What are your signs and signals that Elul has arrived?

Elul Vibes    
It’s a month of anticipation: end of summer, start of schoolyear, end of vacation season, start of Yom Tov season, end of relaxation, start of preparation. Elul may look different for each of us, but beneath the varying sights and sounds, smells and tastes is the call that unites us all: the shofar’s blast, heralding the Days of Awe

 

FORTY DAYS PRIOR

Name: Rabbi Moshe Douek
Occupation: Rav of Congregation Shaare Tefilah Bene Moshe
Location: Eatontown, New Jersey
I know it’s Elul when… the shul fills for hatarat nedarim

IN our community, and I’m speaking for Egyptian, Lebanese, and Syrian Jews here, we know it’s Elul long before it’s Elul. On Tishah B’Av afternoon, at Minchah, the custom is that the first line of Kedushah, Naaritzach v’nakdishach, is sung to the tune of Selichot. Following Minchah, we sing one of the well-known Selichot piyutim. That is the earliest sign of us getting into the Elul mode.

Immediately after Maariv on the Motzaei Shabbat 40 days before Rosh Hashanah, the shul fills up for a very public hatarah. This is equivalent to the Ashkenazi custom of doing hatarat nedarim on Erev Rosh Hashanah, but our custom of doing it 40 days before is linked to what is written in the Zohar Hakadosh, that certain aveiros need to be absolved 40 days before your prayers can be accepted.

The cars fill up the street outside as soon as Shabbat is over, and men, women, and children, pile into the shul for hatarah. We use the Rosh Hashanah tunes for Maariv that night, then we make Havdalah, followed by the hatarah. Our shul is almost as packed as Kol Nidrei night! With the beit din seated on the platform at the front, the entire crowd — hundreds of people — says the nusach together, “Bechulhon, icharatnah behon,” and the beit din responds accordingly: “Mutarim lachem, sheruyim lachem, mechulim lachem.” Then there are three responses from the kehillah, and the beit din responds again each time.

The day after Rosh Chodesh Elul we begin daily Selichot, and then the season is really in full swing. Also early in Elul, the Syrian stores start stocking gourd, leek and Swiss chard, black-eyed peas, and sheeps’ heads.

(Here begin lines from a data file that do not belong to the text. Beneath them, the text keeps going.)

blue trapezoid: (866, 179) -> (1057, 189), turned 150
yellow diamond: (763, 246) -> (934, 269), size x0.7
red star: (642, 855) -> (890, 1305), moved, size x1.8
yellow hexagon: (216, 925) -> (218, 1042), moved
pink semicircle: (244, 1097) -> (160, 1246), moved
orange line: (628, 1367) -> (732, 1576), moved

My wife’s grandmother used to prepare these simanim for the entire family, and now my wife does it for us — and gives out containers to her siblings, too. As was the tradition in Aleppo, the peel of the gourd gets grated and candied. My wife goes through the Yehi Ratzon booklet, cooks the simanim early in Elul, and freezes them for Yom Tov. It’s true that you can now buy all this ready-made in a Syrian grocery, but still, the women are discussing the simanim, whether to buy the black-eyed peas frozen or canned, and whether they are infested this year or not. There’s already an excitement for Yom Tov with the smells wafting from the kitchen creating the atmosphere, letting us know that Rosh Hashanah is coming.